Let’s face it; users are confounded at the myriad choices they have today.  “I have 999 channels to surf”, “There are 350,000 apps to look at”, “What other kinds of music tracks or artists might I like?”  Users are frustrated because search isn’t the answer.


The Wilson Confounded Search Conjecture:  You don’t know what to search for if you don’t know what you can search for.  


Search doesn’t solve the challenge of Discovery.  In order for Discovery to be a part of the user experience, the stuff they might like necessarily needs to find them!  It is precisely this challenge that we in the recommender system (recsys) space are aiming to solve.

I Think I Need A Recsys

The first step to solving an issue is to recognize that one exists.  If you are reading this post then you may have come to the realization that your stuff just isn’t performing and your users aren’t engaging. Don’t worry; there is a way through.

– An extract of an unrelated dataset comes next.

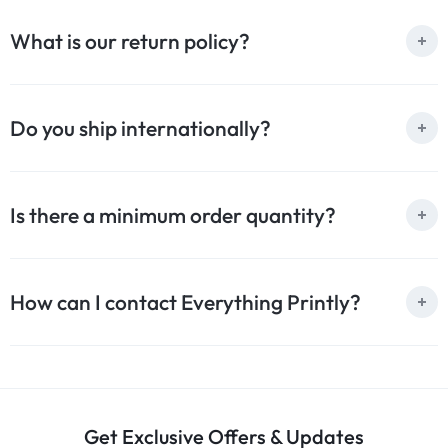
What is our return policy?
Do you ship internationally?
Is there a minimum order quantity?
How can I contact Everything Printly?
Get Exclusive Offers & Updates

Some recsys questions to consider:

  • What are your goals and KPI’s that measure success for a recsys approach?
  • How broad is the catalog of items you express in your service?
  • Is that catalog of items subject to frequent change or is it static (long tail) in nature?
  • Do you believe in social and what does social mean to you?
  • Do you want content based recommendations (how content items relate to each other) or are you going for a more personal approach (recommendations based on users and their behavior)?
  • Do you have good event data to work with (click path histories, purchases, downloads, viewership)?
  • Is speed important?  How quickly do you need a request for a recommendation returned to you?
  • Is scale important?  Do you have “web scale” usage; many millions of users and thousands or millions of items to recommend?
  • Are you comfortable with Big Data?
  • What are your time to market needs?

Build vs. Buy?

This is an interesting and often challenging question to answer honestly.  Sure, you have some sharp engineers that are invigorated by the proposition of building this kind of tech.  It’s cool.  Super geeky, but cool. The tough question is; do they really have the experience and horsepower needed to get it done?  

Any amount of research into the recsys area will certainly reveal several Open Source Software (OSS) projects that aim to bring some general-purpose solutions for this heady problem down to earth.  Here are a few of the more promising projects:


Apache Mahout is a scalable machine learning library that supports large data sets.

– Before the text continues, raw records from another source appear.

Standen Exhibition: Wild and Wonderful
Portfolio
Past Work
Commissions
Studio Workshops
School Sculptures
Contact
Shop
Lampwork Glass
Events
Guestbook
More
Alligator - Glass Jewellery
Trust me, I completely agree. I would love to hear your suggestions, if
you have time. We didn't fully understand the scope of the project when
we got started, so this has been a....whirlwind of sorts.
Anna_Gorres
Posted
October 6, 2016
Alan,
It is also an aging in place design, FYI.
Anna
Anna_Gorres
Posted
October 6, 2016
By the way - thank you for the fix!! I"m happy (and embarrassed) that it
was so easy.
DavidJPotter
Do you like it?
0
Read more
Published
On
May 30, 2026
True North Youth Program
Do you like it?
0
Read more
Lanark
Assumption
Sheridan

Apache Lucene(TM) is a high-performance, full-featured text search engine library written entirely in Java. It is a technology suitable for nearly any application that requires full-text search, especially cross-platform.

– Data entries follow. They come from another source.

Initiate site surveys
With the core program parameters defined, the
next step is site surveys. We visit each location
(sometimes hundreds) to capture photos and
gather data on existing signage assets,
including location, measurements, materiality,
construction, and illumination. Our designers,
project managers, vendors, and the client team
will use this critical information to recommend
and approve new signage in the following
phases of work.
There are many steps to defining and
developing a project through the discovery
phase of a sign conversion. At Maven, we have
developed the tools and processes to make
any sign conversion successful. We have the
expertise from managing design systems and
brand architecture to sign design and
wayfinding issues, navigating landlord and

Its major features include powerful full-text search, hit highlighting, faceted search, dynamic clustering, database integration, rich document (e.g., Word, PDF) handling, and geospatial search.

The availability of these kinds of OSS options can mask the serious and complicated engineering nature of architecting a successful recsys solution.  Be aware that there is much work to be done before the above solutions can become pragmatic for your endeavors.

Also, make certain to answer the recsys questions listed above before embarking on your recsys project.  The answers will shape the success criteria for a buy option or the product definition for a build decision.